Ø PHM could help 3 x 5 to not just use primary health care as a vehicle
for ART, but to strengthen it as a system so that HIV/AIDS and other priority
diseases and issues are effectively cared for.
Ø While 3 x5 is an opportunity to strengthen health systems it can also
further fragment and weaken it, like the Global Polio Eradication Initiative
and other global public private vertical initiatives, if we are not careful.
In India and globally, immunization coverage rates are dropping, with only 50%
of under fives totally immunized. There are shortages of tetanus toxoid and
measles vaccines for months.
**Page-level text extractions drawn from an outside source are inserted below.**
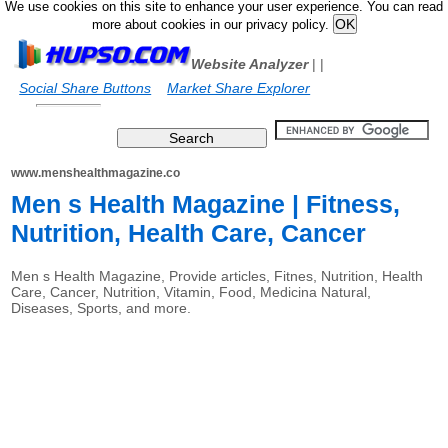
We use cookies on this site to enhance your user experience. You can read
more about cookies in our privacy policy.
Website Analyzer
|
|
Social Share Buttons
Market Share Explorer
www.menshealthmagazine.co
Men s Health Magazine | Fitness,
Nutrition, Health Care, Cancer
Men s Health Magazine, Provide articles, Fitnes, Nutrition, Health
Care, Cancer, Nutrition, Vitamin, Food, Medicina Natural,
Diseases, Sports, and more.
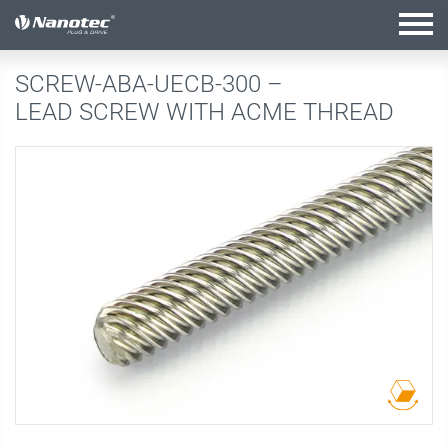
active configuration
SCREW-ABA-UECB-300 –
LEAD SCREW WITH ACME THREAD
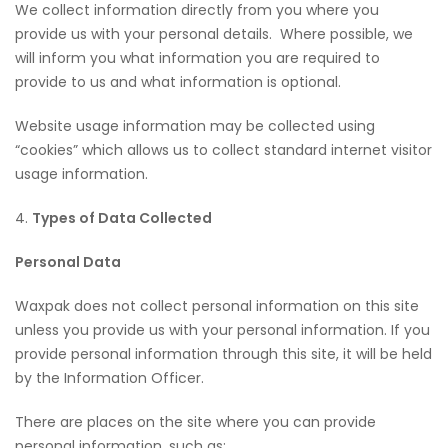
We collect information directly from you where you
provide us with your personal details. Where possible, we
will inform you what information you are required to
provide to us and what information is optional.
Website usage information may be collected using
“cookies” which allows us to collect standard internet visitor
usage information.
4.
Types of Data Collected
Personal Data
Waxpak does not collect personal information on this site
unless you provide us with your personal information. If you
provide personal information through this site, it will be held
by the Information Officer.
There are places on the site where you can provide
personal information, such as:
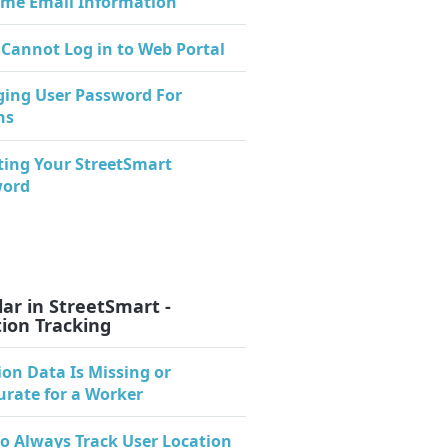
me Email Information
 Cannot Log in to Web Portal
ing User Password For
ns
ting Your StreetSmart
word
ar in StreetSmart -
ion Tracking
ion Data Is Missing or
urate for a Worker
o Always Track User Location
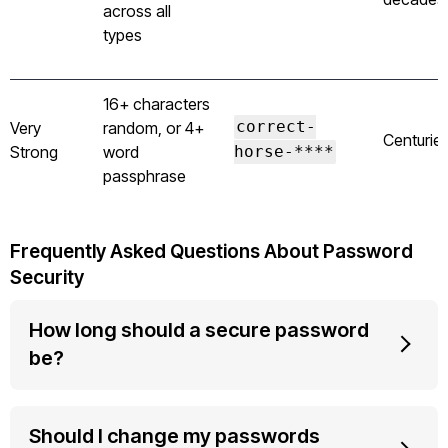
across all
types
16+ characters
Very
random, or 4+
correct-
Centurie
Strong
word
horse-****
passphrase
Frequently Asked Questions About Password
Security
How long should a secure password
be?
Should I change my passwords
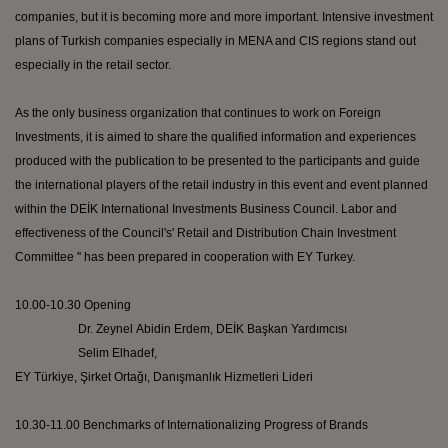
companies, but it is becoming more and more important. Intensive investment
plans of Turkish companies especially in MENA and CIS regions stand out
especially in the retail sector.
As the only business organization that continues to work on Foreign
Investments, it is aimed to share the qualified information and experiences
produced with the publication to be presented to the participants and guide
the international players of the retail industry in this event and event planned
within the DEİK International Investments Business Council. Labor and
effectiveness of the Council's' Retail and Distribution Chain Investment
Committee '' has been prepared in cooperation with EY Turkey.
10.00-10.30 Opening
Dr.
Zeynel
Abidin
Erdem, DEİK
Başkan
Yardımcısı
Selim
Elhadef
,
EY
Türkiye
,
Şirket
Ortağı
,
Danışmanlık
Hizmetleri
Lideri
10.30-11.00 Benchmarks of Internationalizing Progress of Brands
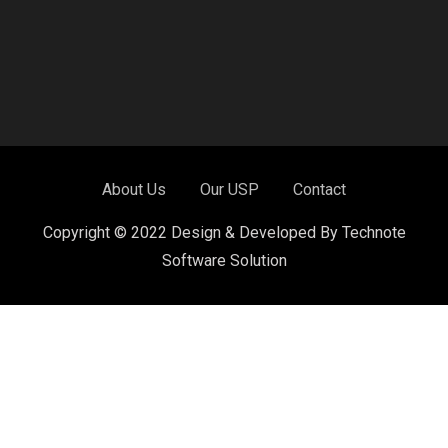
About Us
Our USP
Contact
Copyright © 2022 Design & Developed By Technote
Software Solution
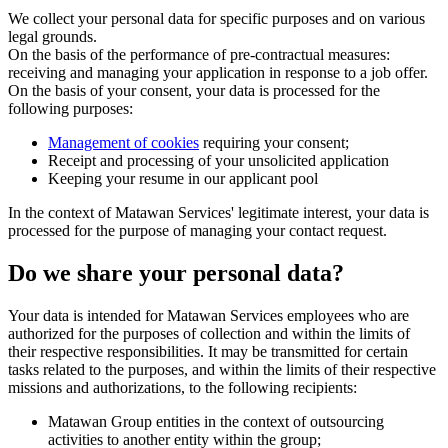
We collect your personal data for specific purposes and on various
legal grounds.
On the basis of the performance of pre-contractual measures:
receiving and managing your application in response to a job offer.
On the basis of your consent, your data is processed for the
following purposes:
Management of cookies
requiring your consent;
Receipt and processing of your unsolicited application
Keeping your resume in our applicant pool
In the context of Matawan Services' legitimate interest, your data is
processed for the purpose of managing your contact request.
Do we share your personal data?
Your data is intended for Matawan Services employees who are
authorized for the purposes of collection and within the limits of
their respective responsibilities. It may be transmitted for certain
tasks related to the purposes, and within the limits of their respective
missions and authorizations, to the following recipients:
Matawan Group entities in the context of outsourcing
activities to another entity within the group;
Whooping cough and diphtheria are reappearing.
Ø To strengthen health systems we need to address issues such as
privatization, commercialization and top down vertical programmes.
Ø Studies and experience reveal the chaos in prescription practices and
treatment , including of HIV/AIDS, in the private sector, which is large and
largely unregulated in many parts of the world. A health system approach
would include regulation and accreditation mechanisms in both the public and
private sector to prevent the profit motive from undermining the right to
health care.
Ø Despite the Macroeconomic Commission on Health, health budgets are
steadily declining In India the public sector on average spends 4 to 8 US
Dollars per capita per year on health. In this context women do not receive
good antenatal care and treatment for anemia. Are they likely to get good
quality ART?
Ø The complexity of administering toxic ART drug regimens through these
week systems to chronically undernourished people is enormous. ARVs are not
toffees to be handed around. Non-adherence and treatment dropout rates are
high, case-finding is low and counseling is notional. HIV transmission through
poor health care practices is an issue needing greater attention.
Ø It is necessary to make transparent and available all country related
criteria for patient selection; and to promote adoption of common treatment
guidelines and procedures by all multi-lateral institutions, donors and NGOs.
Ø There is a need to monitor the systems wide effect of the 3x5
initiative.
Ø To conclude, rather than looking at the problem through the disease
prism of HIV/AIDS, TB and malaria alone; could we also look through the primary
health care lens and the basic determinants of health prism, in order to place
the response to HIV/AIDS in context.